■ TO DO
Output exactly the lines below, starting with the line that has "Reisch RHKS-SR, Stahl, 25m³, SAF, Mehrfach" and going on through the line that has "Kontaktirajte prodavca", both included, and no other lines.

■ DATA SUPPLIED
*** Begin section ***
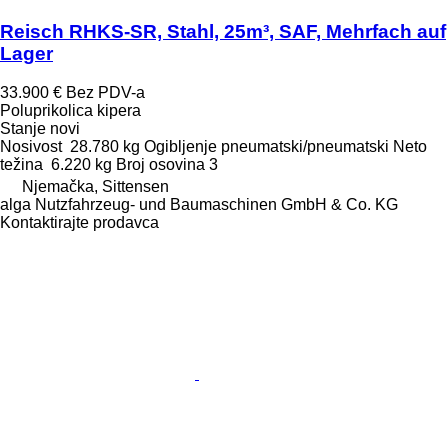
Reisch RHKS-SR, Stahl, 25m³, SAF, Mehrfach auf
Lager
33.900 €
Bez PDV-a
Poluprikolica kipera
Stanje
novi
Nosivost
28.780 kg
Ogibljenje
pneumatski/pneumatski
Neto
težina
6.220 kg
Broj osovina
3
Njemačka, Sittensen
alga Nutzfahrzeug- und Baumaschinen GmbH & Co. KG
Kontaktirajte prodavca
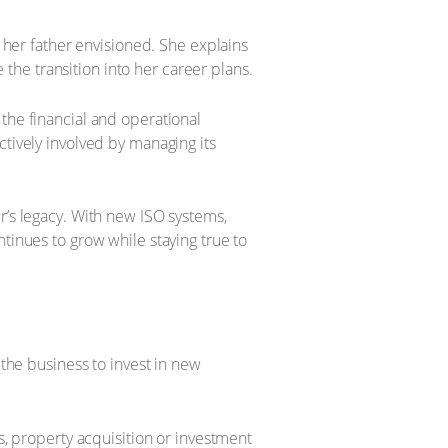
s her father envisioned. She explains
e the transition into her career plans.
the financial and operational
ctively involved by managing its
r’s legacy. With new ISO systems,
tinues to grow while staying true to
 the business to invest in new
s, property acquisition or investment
*** End section ***
*** Begin section ***
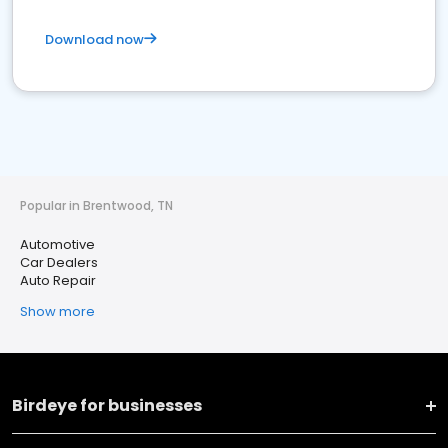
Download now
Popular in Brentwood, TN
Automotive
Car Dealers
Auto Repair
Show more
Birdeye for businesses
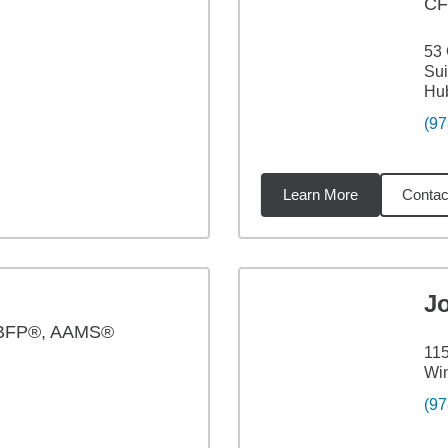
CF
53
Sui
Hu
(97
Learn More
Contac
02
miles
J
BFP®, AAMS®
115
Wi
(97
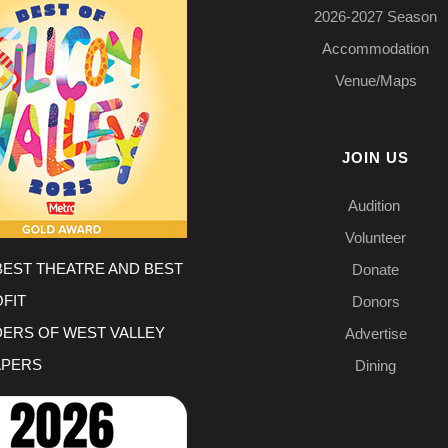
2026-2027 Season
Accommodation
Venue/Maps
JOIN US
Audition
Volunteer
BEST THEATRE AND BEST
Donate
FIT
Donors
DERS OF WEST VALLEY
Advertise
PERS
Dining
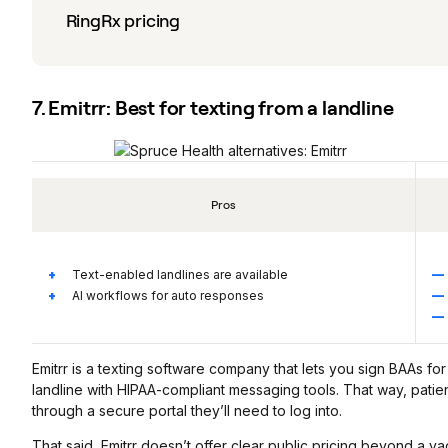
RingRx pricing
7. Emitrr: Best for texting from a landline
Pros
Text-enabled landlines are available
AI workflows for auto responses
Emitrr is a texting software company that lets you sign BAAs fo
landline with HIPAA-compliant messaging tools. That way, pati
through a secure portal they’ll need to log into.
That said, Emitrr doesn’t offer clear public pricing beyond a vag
*** End section ***
*** Begin section ***
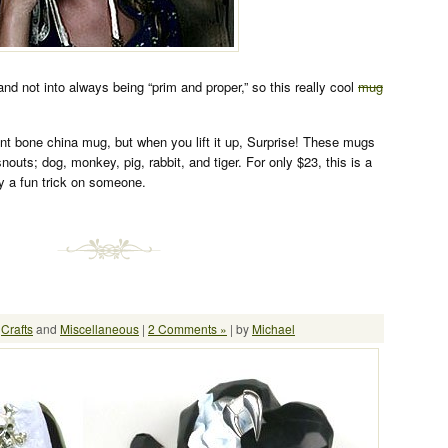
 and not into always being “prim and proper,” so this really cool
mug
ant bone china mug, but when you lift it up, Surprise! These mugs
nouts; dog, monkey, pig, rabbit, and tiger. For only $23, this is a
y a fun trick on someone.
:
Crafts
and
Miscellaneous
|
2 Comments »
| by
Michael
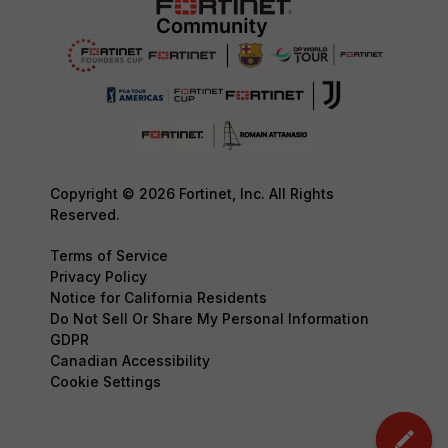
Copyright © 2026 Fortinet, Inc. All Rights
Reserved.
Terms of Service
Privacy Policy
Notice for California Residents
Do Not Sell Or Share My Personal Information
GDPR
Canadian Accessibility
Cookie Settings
*** End section ***
■ EXPECTED ANSWER
Reisch RHKS-SR, Stahl, 25m³, SAF, Mehrfach auf
Lager
33.900 €
Bez PDV-a
Poluprikolica kipera
Stanje
novi
Nosivost
28.780 kg
Ogibljenje
pneumatski/pneumatski
Neto
težina
6.220 kg
Broj osovina
3
Njemačka, Sittensen
alga Nutzfahrzeug- und Baumaschinen GmbH & Co. KG
Kontaktirajte prodavca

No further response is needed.